Stored data entries:
——
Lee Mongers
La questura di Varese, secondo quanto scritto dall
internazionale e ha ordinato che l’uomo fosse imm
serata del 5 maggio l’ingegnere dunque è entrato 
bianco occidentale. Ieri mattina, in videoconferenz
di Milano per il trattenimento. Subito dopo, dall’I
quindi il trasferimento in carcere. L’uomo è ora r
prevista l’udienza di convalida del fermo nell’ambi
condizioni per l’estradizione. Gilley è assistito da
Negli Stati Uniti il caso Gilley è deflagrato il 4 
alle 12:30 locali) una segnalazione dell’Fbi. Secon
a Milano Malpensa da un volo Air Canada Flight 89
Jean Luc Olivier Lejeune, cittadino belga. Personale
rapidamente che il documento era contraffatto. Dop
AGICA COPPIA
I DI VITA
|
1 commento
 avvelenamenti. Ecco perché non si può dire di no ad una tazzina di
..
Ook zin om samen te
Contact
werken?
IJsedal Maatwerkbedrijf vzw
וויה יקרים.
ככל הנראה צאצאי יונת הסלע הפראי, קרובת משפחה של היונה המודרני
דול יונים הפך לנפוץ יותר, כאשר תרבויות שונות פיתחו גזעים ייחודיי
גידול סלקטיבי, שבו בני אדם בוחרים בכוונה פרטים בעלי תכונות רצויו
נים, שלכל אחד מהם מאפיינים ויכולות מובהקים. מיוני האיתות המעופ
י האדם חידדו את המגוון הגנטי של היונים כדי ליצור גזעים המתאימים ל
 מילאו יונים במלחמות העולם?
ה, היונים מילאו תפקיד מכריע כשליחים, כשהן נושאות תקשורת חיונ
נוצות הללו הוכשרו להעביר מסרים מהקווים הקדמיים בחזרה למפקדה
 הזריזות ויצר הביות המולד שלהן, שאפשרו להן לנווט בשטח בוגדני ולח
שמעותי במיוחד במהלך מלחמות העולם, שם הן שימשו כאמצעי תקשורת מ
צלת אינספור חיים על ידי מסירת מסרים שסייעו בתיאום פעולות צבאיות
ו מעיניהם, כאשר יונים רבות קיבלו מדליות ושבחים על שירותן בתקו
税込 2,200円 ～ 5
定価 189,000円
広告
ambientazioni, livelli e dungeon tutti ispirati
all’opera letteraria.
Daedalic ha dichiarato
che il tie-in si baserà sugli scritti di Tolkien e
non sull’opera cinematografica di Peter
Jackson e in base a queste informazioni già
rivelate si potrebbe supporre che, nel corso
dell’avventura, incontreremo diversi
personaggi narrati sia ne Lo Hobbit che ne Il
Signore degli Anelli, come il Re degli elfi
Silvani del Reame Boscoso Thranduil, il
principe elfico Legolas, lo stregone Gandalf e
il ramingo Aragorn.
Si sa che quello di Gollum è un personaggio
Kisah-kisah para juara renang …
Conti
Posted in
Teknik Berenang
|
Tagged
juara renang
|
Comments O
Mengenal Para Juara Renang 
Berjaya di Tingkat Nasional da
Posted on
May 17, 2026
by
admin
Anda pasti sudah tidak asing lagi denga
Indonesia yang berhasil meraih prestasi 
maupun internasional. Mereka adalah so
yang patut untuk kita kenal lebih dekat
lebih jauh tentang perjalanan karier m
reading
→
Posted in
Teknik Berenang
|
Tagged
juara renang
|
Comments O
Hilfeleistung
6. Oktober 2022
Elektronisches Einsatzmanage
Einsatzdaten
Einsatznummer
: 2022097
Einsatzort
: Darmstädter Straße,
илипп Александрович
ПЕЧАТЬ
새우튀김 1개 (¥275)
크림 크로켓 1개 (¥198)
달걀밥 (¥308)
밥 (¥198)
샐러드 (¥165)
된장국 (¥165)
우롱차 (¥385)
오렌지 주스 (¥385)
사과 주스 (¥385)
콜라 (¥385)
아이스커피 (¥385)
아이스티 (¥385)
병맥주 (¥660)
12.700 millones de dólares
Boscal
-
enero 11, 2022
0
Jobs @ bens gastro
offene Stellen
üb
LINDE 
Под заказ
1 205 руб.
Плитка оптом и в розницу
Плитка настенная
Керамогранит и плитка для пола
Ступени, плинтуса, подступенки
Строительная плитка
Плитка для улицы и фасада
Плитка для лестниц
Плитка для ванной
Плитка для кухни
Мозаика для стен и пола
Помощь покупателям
——
# [WHAT TO DO]
I'd like every record written out exactly as given.

# [EXERCISE ANSWER]
Lee Mongers
La questura di Varese, secondo quanto scritto dall
internazionale e ha ordinato che l’uomo fosse imm
serata del 5 maggio l’ingegnere dunque è entrato 
bianco occidentale. Ieri mattina, in videoconferenz
di Milano per il trattenimento. Subito dopo, dall’I
quindi il trasferimento in carcere. L’uomo è ora r
prevista l’udienza di convalida del fermo nell’ambi
condizioni per l’estradizione. Gilley è assistito da
Negli Stati Uniti il caso Gilley è deflagrato il 4 
alle 12:30 locali) una segnalazione dell’Fbi. Secon
a Milano Malpensa da un volo Air Canada Flight 89
Jean Luc Olivier Lejeune, cittadino belga. Personale
rapidamente che il documento era contraffatto. Dop
AGICA COPPIA
I DI VITA
|
1 commento
 avvelenamenti. Ecco perché non si può dire di no ad una tazzina di
..
Ook zin om samen te
Contact
werken?
IJsedal Maatwerkbedrijf vzw
וויה יקרים.
ככל הנראה צאצאי יונת הסלע הפראי, קרובת משפחה של היונה המודרני
דול יונים הפך לנפוץ יותר, כאשר תרבויות שונות פיתחו גזעים ייחודיי
גידול סלקטיבי, שבו בני אדם בוחרים בכוונה פרטים בעלי תכונות רצויו
נים, שלכל אחד מהם מאפיינים ויכולות מובהקים. מיוני האיתות המעופ
י האדם חידדו את המגוון הגנטי של היונים כדי ליצור גזעים המתאימים ל
 מילאו יונים במלחמות העולם?
ה, היונים מילאו תפקיד מכריע כשליחים, כשהן נושאות תקשורת חיונ
נוצות הללו הוכשרו להעביר מסרים מהקווים הקדמיים בחזרה למפקדה
 הזריזות ויצר הביות המולד שלהן, שאפשרו להן לנווט בשטח בוגדני ולח
שמעותי במיוחד במהלך מלחמות העולם, שם הן שימשו כאמצעי תקשורת מ
צלת אינספור חיים על ידי מסירת מסרים שסייעו בתיאום פעולות צבאיות
ו מעיניהם, כאשר יונים רבות קיבלו מדליות ושבחים על שירותן בתקו
税込 2,200円 ～ 5
定価 189,000円
広告
ambientazioni, livelli e dungeon tutti ispirati
all’opera letteraria.
Daedalic ha dichiarato
che il tie-in si baserà sugli scritti di Tolkien e
non sull’opera cinematografica di Peter
Jackson e in base a queste informazioni già
rivelate si potrebbe supporre che, nel corso
dell’avventura, incontreremo diversi
personaggi narrati sia ne Lo Hobbit che ne Il
Signore degli Anelli, come il Re degli elfi
Silvani del Reame Boscoso Thranduil, il
principe elfico Legolas, lo stregone Gandalf e
il ramingo Aragorn.
Si sa che quello di Gollum è un personaggio
Kisah-kisah para juara renang …
Conti
Posted in
Teknik Berenang
|
Tagged
juara renang
|
Comments O
Mengenal Para Juara Renang 
Berjaya di Tingkat Nasional da
Posted on
May 17, 2026
by
admin
Anda pasti sudah tidak asing lagi denga
Indonesia yang berhasil meraih prestasi 
maupun internasional. Mereka adalah so
yang patut untuk kita kenal lebih dekat
lebih jauh tentang perjalanan karier m
reading
→
Posted in
Teknik Berenang
|
Tagged
juara renang
|
Comments O
Hilfeleistung
6. Oktober 2022
Elektronisches Einsatzmanage
Einsatzdaten
Einsatznummer
: 2022097
Einsatzort
: Darmstädter Straße,
илипп Александрович
ПЕЧАТЬ
새우튀김 1개 (¥275)
크림 크로켓 1개 (¥198)
달걀밥 (¥308)
밥 (¥198)
샐러드 (¥165)
된장국 (¥165)
우롱차 (¥385)
오렌지 주스 (¥385)
사과 주스 (¥385)
콜라 (¥385)
아이스커피 (¥385)
아이스티 (¥385)
병맥주 (¥660)
12.700 millones de dólares
Boscal
-
enero 11, 2022
0
Jobs @ bens gastro
offene Stellen
üb
LINDE 
Под заказ
1 205 руб.
Плитка оптом и в розницу
Плитка настенная
Керамогранит и плитка для пола
Ступени, плинтуса, подступенки
Строительная плитка
Плитка для улицы и фасада
Плитка для лестниц
Плитка для ванной
Плитка для кухни
Мозаика для стен и пола
Помощь покупателям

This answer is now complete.